UK - The trustees of the HBOS Final Salary Pension Scheme (FSPS) announced today they will drop plans to delay the bank's takeover by rival Lloyds TSB until they received a funding guarantee for the scheme.

The trustees said they had met with Lloyds and their advisers and decided to reconsider the decision to ask the Court of Session in Edinburgh to postpone approval of the scheme of arrangement relating to the Lloyds TSB acquisition of HBOS.

In a statement, they added they do not want to jeopardise the capital raising programmes that have been planned by HBOS and Lloyds for next week.

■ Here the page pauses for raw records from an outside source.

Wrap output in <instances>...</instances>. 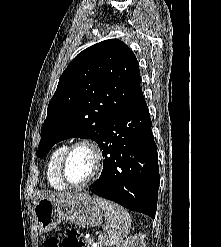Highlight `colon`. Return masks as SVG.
Returning a JSON list of instances; mask_svg holds the SVG:
<instances>
[{
	"mask_svg": "<svg viewBox=\"0 0 221 247\" xmlns=\"http://www.w3.org/2000/svg\"><path fill=\"white\" fill-rule=\"evenodd\" d=\"M43 247H84V243L77 230L69 229L61 240L57 238L47 239Z\"/></svg>",
	"mask_w": 221,
	"mask_h": 247,
	"instance_id": "5ec220e1",
	"label": "colon"
}]
</instances>
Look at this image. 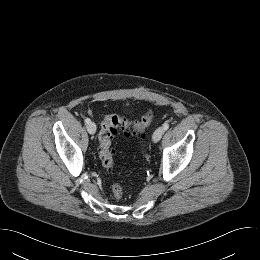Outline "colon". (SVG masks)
Masks as SVG:
<instances>
[{"instance_id": "obj_1", "label": "colon", "mask_w": 260, "mask_h": 260, "mask_svg": "<svg viewBox=\"0 0 260 260\" xmlns=\"http://www.w3.org/2000/svg\"><path fill=\"white\" fill-rule=\"evenodd\" d=\"M153 115L147 112L141 118L130 120L126 117L117 114L106 115L101 123L98 140V158L107 172L114 170L115 164L112 151V140L114 135L123 132L126 135H131L141 132L151 121ZM112 193L116 200L123 196V187L119 183L112 186Z\"/></svg>"}]
</instances>
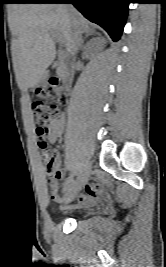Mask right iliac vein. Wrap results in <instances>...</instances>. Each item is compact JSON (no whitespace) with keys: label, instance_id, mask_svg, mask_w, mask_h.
I'll return each mask as SVG.
<instances>
[{"label":"right iliac vein","instance_id":"63e3f726","mask_svg":"<svg viewBox=\"0 0 166 267\" xmlns=\"http://www.w3.org/2000/svg\"><path fill=\"white\" fill-rule=\"evenodd\" d=\"M89 174H90V165L86 164L83 171L78 175L76 180L72 183L71 187L69 188L65 197V203L71 202L78 195L81 188L87 181Z\"/></svg>","mask_w":166,"mask_h":267}]
</instances>
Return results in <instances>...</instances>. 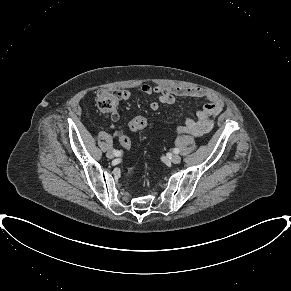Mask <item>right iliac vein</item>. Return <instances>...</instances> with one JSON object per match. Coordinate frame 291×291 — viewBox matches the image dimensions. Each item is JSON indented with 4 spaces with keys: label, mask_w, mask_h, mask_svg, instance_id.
Instances as JSON below:
<instances>
[{
    "label": "right iliac vein",
    "mask_w": 291,
    "mask_h": 291,
    "mask_svg": "<svg viewBox=\"0 0 291 291\" xmlns=\"http://www.w3.org/2000/svg\"><path fill=\"white\" fill-rule=\"evenodd\" d=\"M106 156H107L109 159H113L116 155L114 154L113 151H108V152L106 153Z\"/></svg>",
    "instance_id": "1"
}]
</instances>
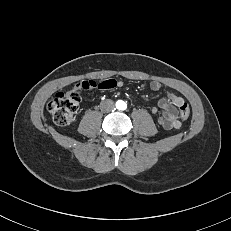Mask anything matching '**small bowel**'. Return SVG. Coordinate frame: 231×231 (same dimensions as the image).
<instances>
[{
	"label": "small bowel",
	"mask_w": 231,
	"mask_h": 231,
	"mask_svg": "<svg viewBox=\"0 0 231 231\" xmlns=\"http://www.w3.org/2000/svg\"><path fill=\"white\" fill-rule=\"evenodd\" d=\"M123 82L116 81L115 79H106L96 84L93 81H82L76 84V89L87 90L91 87H96L109 90L115 87H121ZM152 91H158L161 89L162 85L158 81H152L149 85ZM185 102V100L173 93L167 92L166 95L161 98L158 102L157 107L151 109L152 114H158L157 122L158 124L166 129H179L181 127V122L178 119V109Z\"/></svg>",
	"instance_id": "obj_1"
}]
</instances>
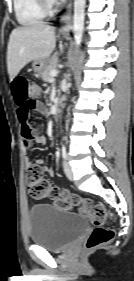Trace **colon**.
Returning a JSON list of instances; mask_svg holds the SVG:
<instances>
[{"mask_svg":"<svg viewBox=\"0 0 134 281\" xmlns=\"http://www.w3.org/2000/svg\"><path fill=\"white\" fill-rule=\"evenodd\" d=\"M28 94L32 100H37L42 94L41 86L38 83H31ZM26 184L32 197L36 199L51 198L55 201V205L61 209L77 206L82 213L89 217L95 228L86 241L87 248L94 249L106 245L113 240L114 231L104 226L109 218V214L103 205L95 204L78 195L61 191L59 188L51 185L44 177L43 169L38 165L28 167Z\"/></svg>","mask_w":134,"mask_h":281,"instance_id":"1","label":"colon"}]
</instances>
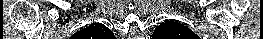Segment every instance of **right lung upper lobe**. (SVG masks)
Listing matches in <instances>:
<instances>
[{"label": "right lung upper lobe", "mask_w": 263, "mask_h": 39, "mask_svg": "<svg viewBox=\"0 0 263 39\" xmlns=\"http://www.w3.org/2000/svg\"><path fill=\"white\" fill-rule=\"evenodd\" d=\"M75 36L85 39H112L114 34L105 25L101 23H94L75 33Z\"/></svg>", "instance_id": "cb5924a9"}]
</instances>
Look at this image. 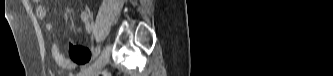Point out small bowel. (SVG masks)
<instances>
[{
  "label": "small bowel",
  "mask_w": 333,
  "mask_h": 76,
  "mask_svg": "<svg viewBox=\"0 0 333 76\" xmlns=\"http://www.w3.org/2000/svg\"><path fill=\"white\" fill-rule=\"evenodd\" d=\"M37 16L40 19L47 17V8L42 3H39L36 7ZM81 19L85 24V30L88 34L93 31V26L90 23V16L88 11L84 10L81 13ZM48 30H53L54 26L50 23L46 25ZM88 44H69V57L63 55L60 51L59 45L53 43L51 47V55L56 65L65 70H72L77 64H84L88 61L89 57L92 56V51L88 50Z\"/></svg>",
  "instance_id": "c3829d8e"
}]
</instances>
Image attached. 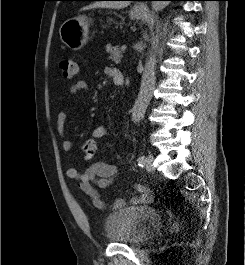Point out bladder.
<instances>
[{"label": "bladder", "instance_id": "bladder-1", "mask_svg": "<svg viewBox=\"0 0 245 265\" xmlns=\"http://www.w3.org/2000/svg\"><path fill=\"white\" fill-rule=\"evenodd\" d=\"M162 221L153 207L129 206L107 216L104 235L113 243L138 245L151 239Z\"/></svg>", "mask_w": 245, "mask_h": 265}]
</instances>
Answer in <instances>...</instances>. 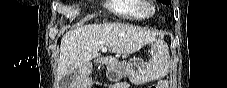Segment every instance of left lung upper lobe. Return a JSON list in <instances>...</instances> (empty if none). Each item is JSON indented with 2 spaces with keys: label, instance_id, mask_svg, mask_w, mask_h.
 I'll return each mask as SVG.
<instances>
[{
  "label": "left lung upper lobe",
  "instance_id": "left-lung-upper-lobe-1",
  "mask_svg": "<svg viewBox=\"0 0 227 88\" xmlns=\"http://www.w3.org/2000/svg\"><path fill=\"white\" fill-rule=\"evenodd\" d=\"M158 1L163 3V4H170L171 0H158Z\"/></svg>",
  "mask_w": 227,
  "mask_h": 88
}]
</instances>
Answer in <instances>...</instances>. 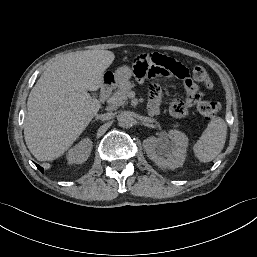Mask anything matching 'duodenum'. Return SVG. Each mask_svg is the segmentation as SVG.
Returning <instances> with one entry per match:
<instances>
[{
    "label": "duodenum",
    "mask_w": 257,
    "mask_h": 257,
    "mask_svg": "<svg viewBox=\"0 0 257 257\" xmlns=\"http://www.w3.org/2000/svg\"><path fill=\"white\" fill-rule=\"evenodd\" d=\"M114 80L112 77H106L104 79V83L101 87V91H100V100L102 102L106 101L109 96L111 95L113 89H114Z\"/></svg>",
    "instance_id": "obj_1"
}]
</instances>
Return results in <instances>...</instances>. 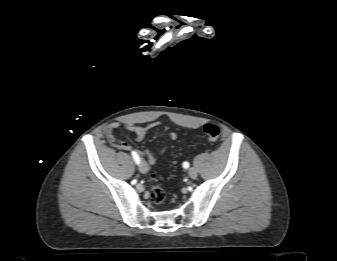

"Having carefully considered the representations made by Lloyds TSB about the potential repercussions of any delay, particularly on the planned capital raising exercise which is due to commence on January 15, 2009, and in view of helpful statements made by Lloyds TSB to the trustees in the course of the discussions, the Trustees have decided that it would be in the best interests of all concerned not to proceed with legal action," read the statement.

They added: "We believe that the actuarial valuation process currently underway will, in due course, deliver the necessary security for the scheme and its beneficiaries, and look forward to further discussions with Lloyds TSB."

That said, the trustees are adamant they still have not received "satisfactory proposals" of support for the FSPS from the parent company of the enlarged group.

Therefore, they remain committed to pursuing an actuarial valuation as at December 31, 2008, and continue with a review of the scheme's investment strategy.

The trustees said they have been advised that the valuation could give rise to a deficit of between £3bn and £5bn.